Guter Punkt. Es ist nämlich gar nicht so einfach, sich zu überlegen, was man selbst gerne möchte. Städteurlaub? Wandern? Sport und/oder Erholung? Ein Reiseziel mit vielen kulturellen Highlights oder lieber Naturerlebnisse? Oder alles zusammen? Ist mir nach Zugfahren oder will ich irgendwo hinfliegen? Oder mich einfach ins Auto setzen? Wer keinerlei Kompromisse eingehen muss, der hat umso mehr Verantwortung dafür, wie die Reise schließlich wird. In den ersten Jahren meiner Allein-Reise-Karriere ist mir das tatsächlich schwer gefallen. Keine Kinder, auf deren Bedürfnisse man irgendwie eingehen muss. Kein Partner, der Rücksicht auf die eigenen Befindlichkeiten einfordert.

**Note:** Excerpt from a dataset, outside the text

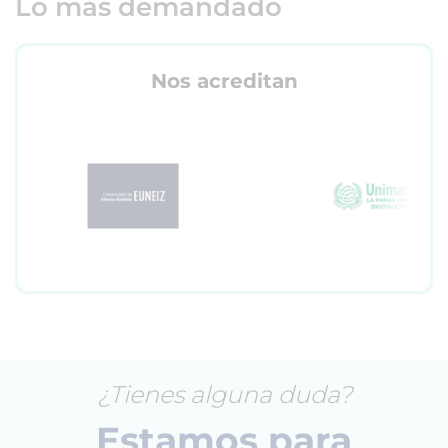
Lo más demandado
Nos acreditan
¿Tienes alguna duda?
Estamos para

Zum Üben bin ich zunächst immer nur für ein paar Tage allein weggefahren oder habe Freunde besucht, sodass ich nicht die gesamte Reisezeit ganz auf mich gestellt war. Reiterreisen gehen für mich immer – denn beim Reiten ist man immer ganz automatisch unter Gleichgesinnten, selbst wenn man alleine anreist. Sicher funktioniert das mit anderen Aktivreisen genauso gut – Tauchen, Segeln oder Wandern bieten sich da an.

Bald stellte ich jedoch fest, dass gerade die Reisen, die ich ganz alleine unternommen habe, ganz besonders erholsam waren und tolle Erlebnisse boten. Das liegt natürlich teilweise daran, dass ich sehr gerne in der Natur unterwegs bin – ob nun am Ostseestrand oder im Wald am See. Und Naturerlebnisse sind alleine tatsächlich oft viel schöner als in Gesellschaft. Die Sinne sind ganz auf die Umgebung gerichtet, die Wahrnehmung geschärft, das Körpergefühl verändert sich.
Auf Hiddensee begegneten mir im Wald drei Rehe. Keine zwanzig Meter von mir entfernt – Mutter und zwei Kinder. Großes Glück, das den ganzen Tag anhielt. Wäre ich in einer noch so kleinen Gruppe gewesen, so hätte ich diesen Augenblick ganz sicher nicht erlebt.

Außerdem ein großer Faktor bei der Erholung: Dem eigenen Schlafrhythmus völlig hemmungslos nachgeben. Mal zum Sonnenaufgang aufstehen. Mittagschlaf, wann immer mir danach ist. Vor dem Frühstück schwimmen gehen, ohne auf irgendwen Rücksicht nehmen zu müssen. Essen wann immer ich Lust dazu habe und worauf ich Lust habe. Merke: Feste Essenszeiten sind was für Anfänger. Wenn ich mittags um zwölf eine Waffel mit heißen Kirschen und Sahne will, dann muss ich nicht erst die weitere Planung der Mahlzeiten mit irgendwem besprechen.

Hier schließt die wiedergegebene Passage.